Overshadowed perhaps by the positive results of Von Hoff and colleagues’ research on Abraxane plus gemcitabine for advanced pancreatic cancer (ductal adenocarcinoma of the pancreas), an interesting study on the treatment of LOCALLY ADVANCED pancreatic cancer was presented at the recent ASCO Gastrointestinal Cancers Symposium in San Francisco late January.
In locally advanced cancer of the pancreas the treatment is generally chemoradiotherapy, meaning radiation therapy plus chemotherapy – the chemo often being the drug-agent gemcitabine.

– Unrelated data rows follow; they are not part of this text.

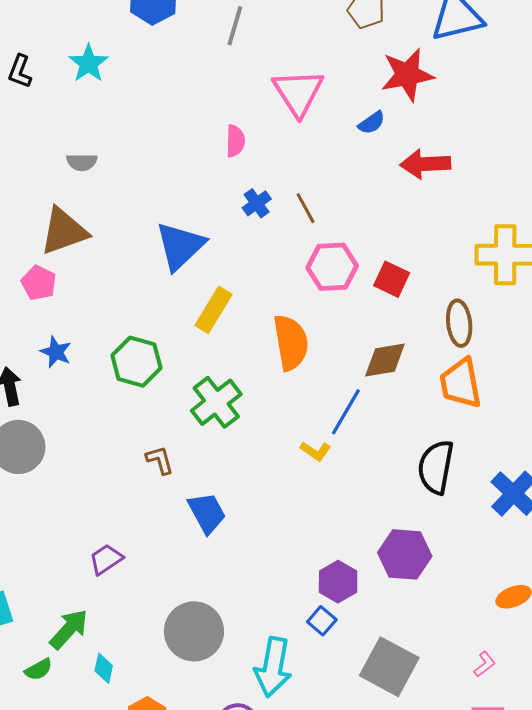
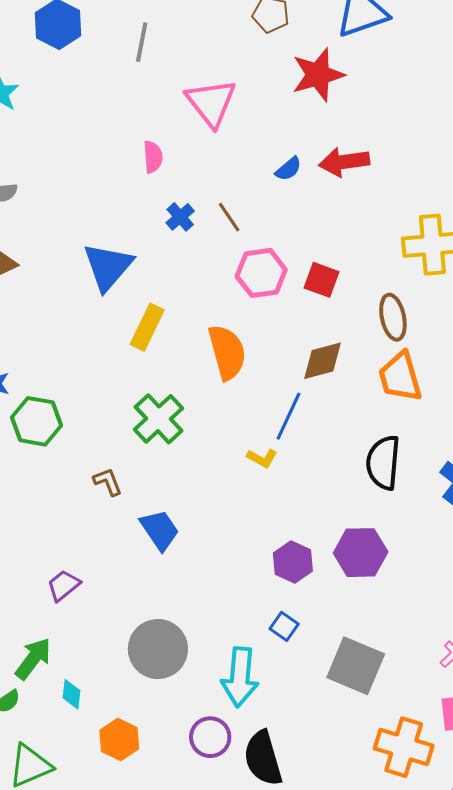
blue semicircle: (372, 123) -> (288, 169), moved
green hexagon: (136, 362) -> (37, 421), moved
purple hexagon: (338, 582) -> (293, 562), moved

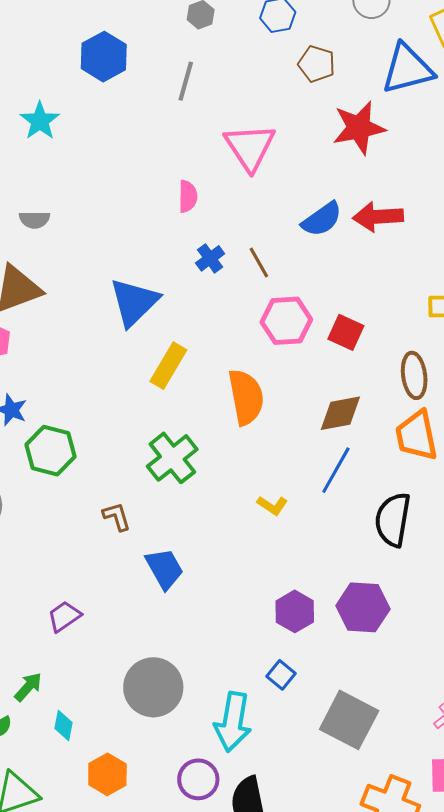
blue semicircle: (288, 169) -> (322, 219), size x1.5
blue line: (288, 416) -> (336, 470), moved
green arrow: (33, 659) -> (28, 687), size x0.7

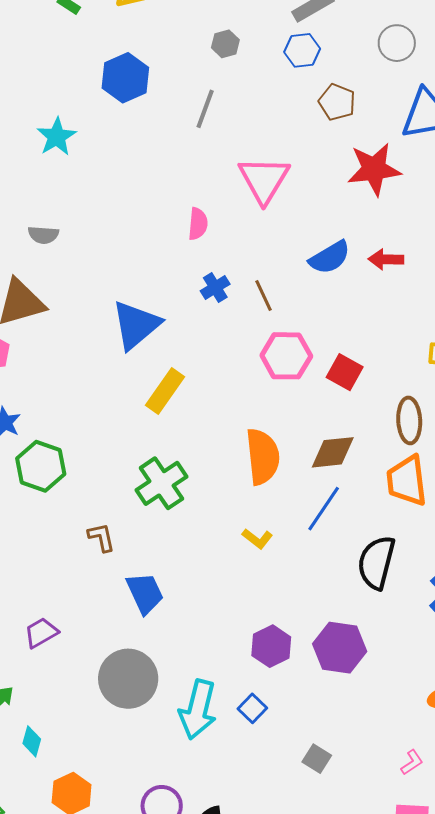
red arrow: (378, 217) -> (386, 259), size x0.7
orange semicircle: (246, 397) -> (263, 457), moved
gray circle: (153, 687) -> (128, 679), moved
gray square: (349, 720) -> (317, 759), size x0.5
cyan arrow: (233, 722) -> (198, 710), moved

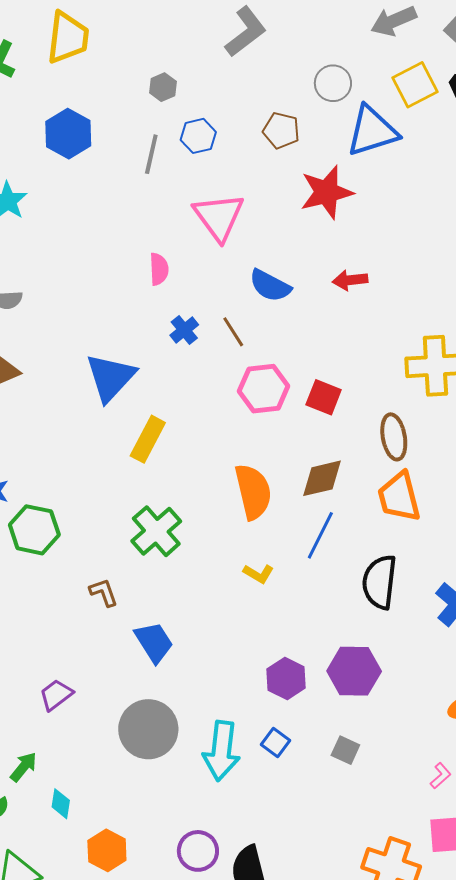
gray circle: (397, 43) -> (333, 83), moved
blue hexagon: (302, 50) -> (198, 136), moved
blue semicircle: (330, 257) -> (270, 286), moved, turned 66
gray square: (317, 759) -> (345, 750), moved

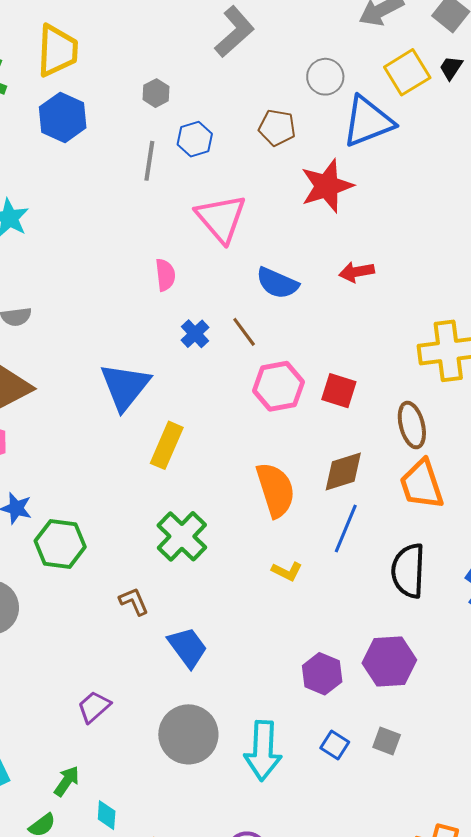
blue hexagon: (68, 134) -> (63, 117), moved
blue square: (275, 743) -> (335, 745), moved

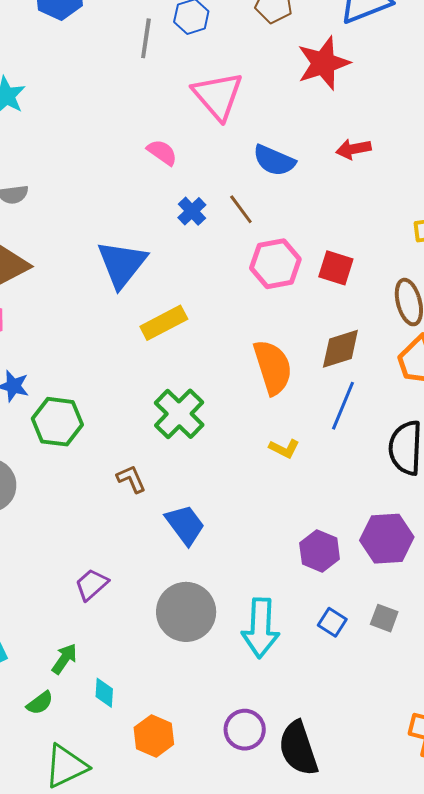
pink semicircle: (165, 275) -> (162, 152), turned -48
yellow rectangle: (167, 445) -> (164, 323), turned 39

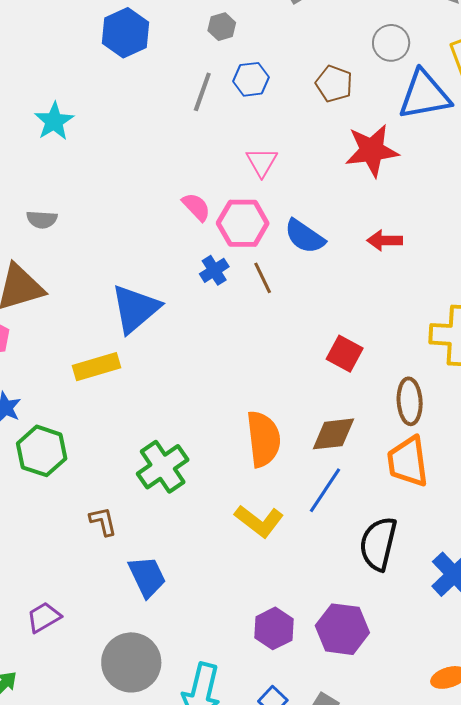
pink triangle: (218, 96) -> (262, 162), size x0.6
pink hexagon: (275, 264) -> (243, 223), moved
yellow rectangle: (164, 323) -> (97, 367), moved
yellow L-shape: (284, 449) -> (259, 521), size x1.6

Mukherjee of Oxford University and British colleagues presented a meeting abstract of the results of their work on a Phase II clinical trial that showed a modest survival advantage by using capecitabine (Xeloda) as compared to gemcitabine as the chemotherapy component of chemoradiation for locally advanced pancreatic cancer. The results were later published in the April, 2013 issue of The Lancet, Oncology journal.
Capecitabine is a pro-drug that is converted into 5-FU by the body. It has the advantage of being given orally. The study results by Mukherjee indicated that the regimen that included capecitabine offered less side-effects as compared to that of the gemcitabine regimen.
It will be interesting to see this work followed-up in other peer-reviewed medical journals – to see if the results will be replicated over time.